Machine Learning Based Analysis of Longitudinal Changes in the Congenital Heart Disease Electrocardiogram

$1.17M USD

Funder NATIONAL HEART, LUNG, AND BLOOD INSTITUTE
Recipient Organization Emory University
Country United States
Start Date Aug 01, 2024
End Date Jul 31, 2026
Duration 729 days
Number of Grantees 2
Roles Principal Investigator; Co-Investigator
Data Source NIH (US)
Grant ID 10977102
Grant Description

PROJECT SUMMARY Delayed intervention for congenital heart defect residua and sequelae can lead to heart failure and end-organ damage. Identifying the optimal time for intervention to avoid both adverse outcomes and to minimize the number of interventions over a lifetime for any given heart defect relies on routine surveillance with expensive

imaging and centralized expertise. Data from the widely available electrocardiogram (ECG) can be transferred from point-of-care to remote data analysis centers. Machine learning and time-series analysis of ECG waves related to atrial depolarization, ventricular depolarization and ventricular repolarization, conduction intervals

and waveform durations can consistently calculate parameters that can be tracked as biomarkers longitudinally.

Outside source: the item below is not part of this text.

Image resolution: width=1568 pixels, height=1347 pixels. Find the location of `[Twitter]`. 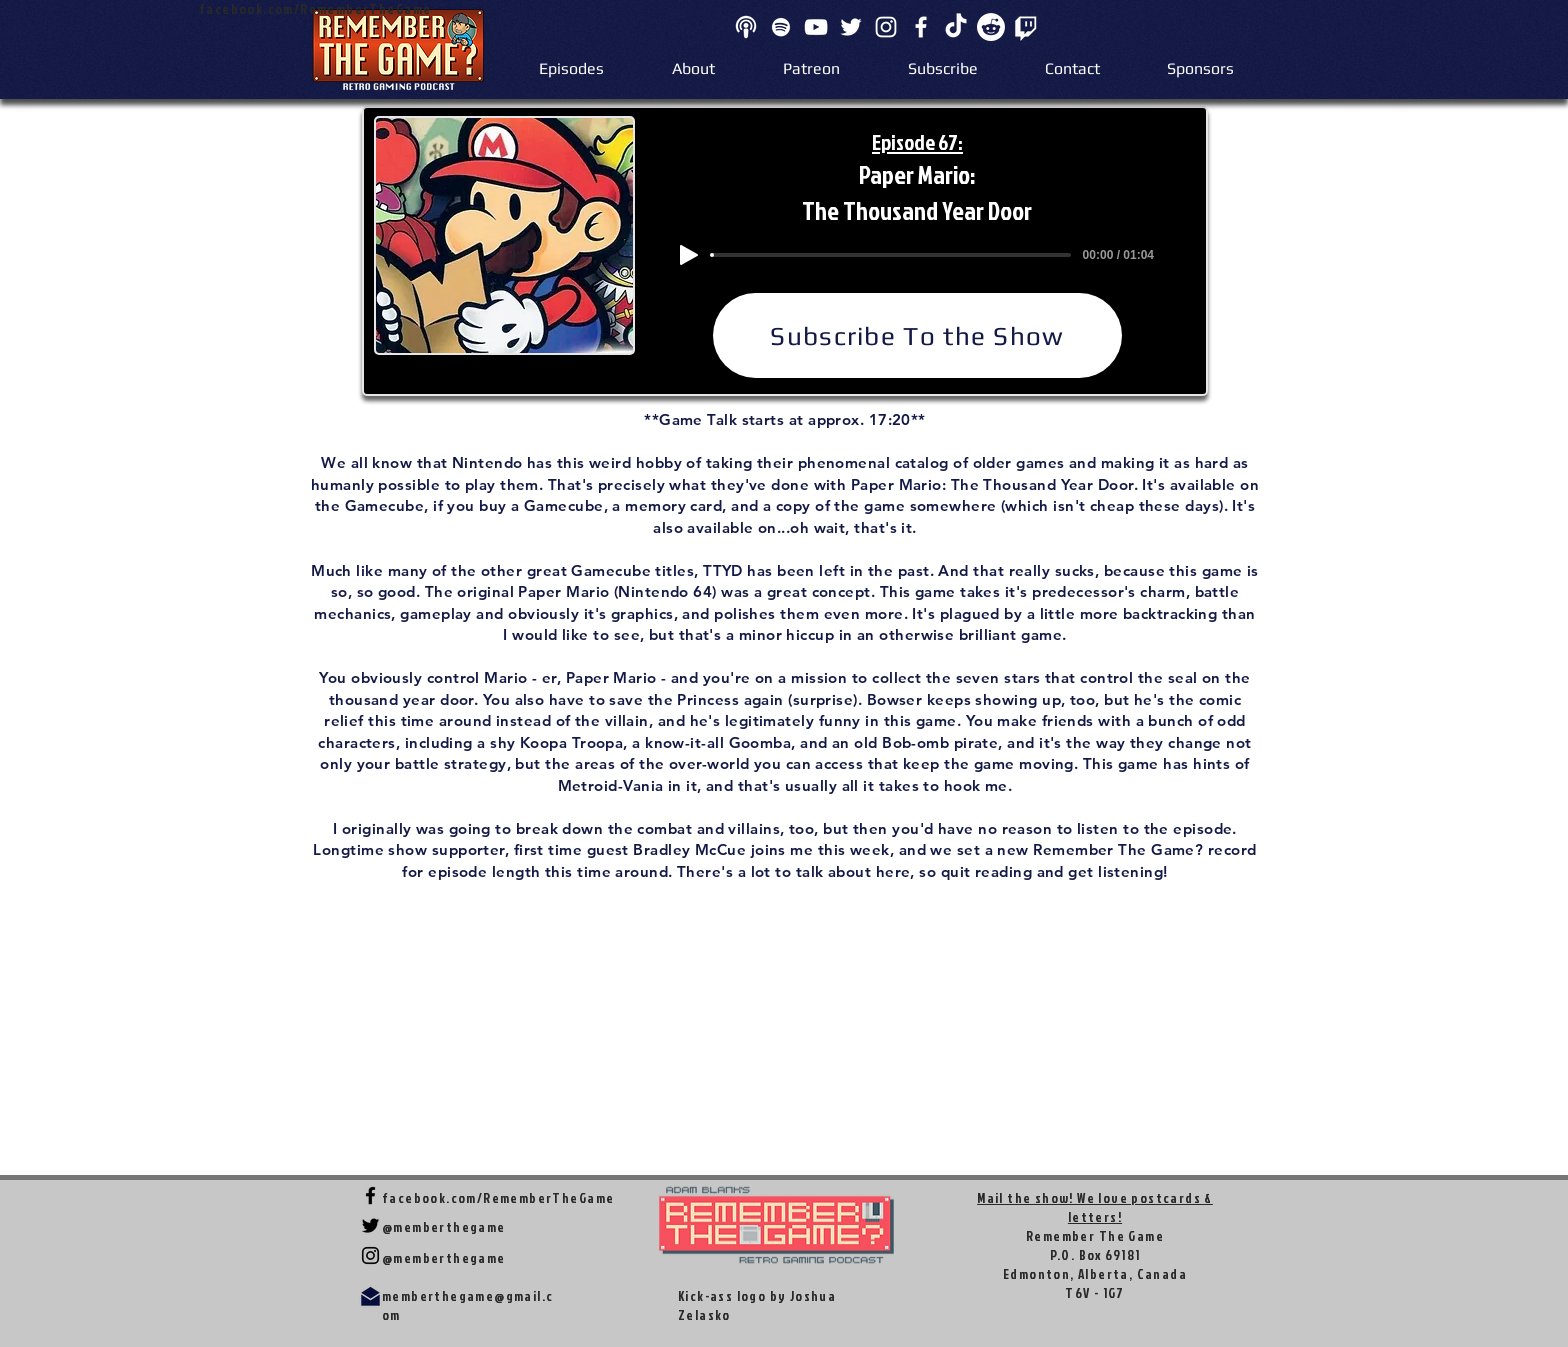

ECG patterns may reflect dysrhythmia, ischemia, hypertrophy, chamber dilatation, ventricular fibrosis and dysfunction, and can change over time in response to subclinical changes in the cardiac

chambers. A significant problem in detecting subtle changes in the ECG is the reliance on normal intervals and pattern descriptions that lack nuance to detect longitudinal changes on an individual basis that may reflect impending ventricular failure. We propose to apply artificial intelligence-based methods to analyze longitudinal

ECG changes by age, sex, race and ethnicity in an adult congenital heart disease population. Once we identify and characterize ECG changes over time, we will use the change in ECG parameters to develop a machine learning algorithm to predict the need for cardiac intervention or occurrence of adverse events.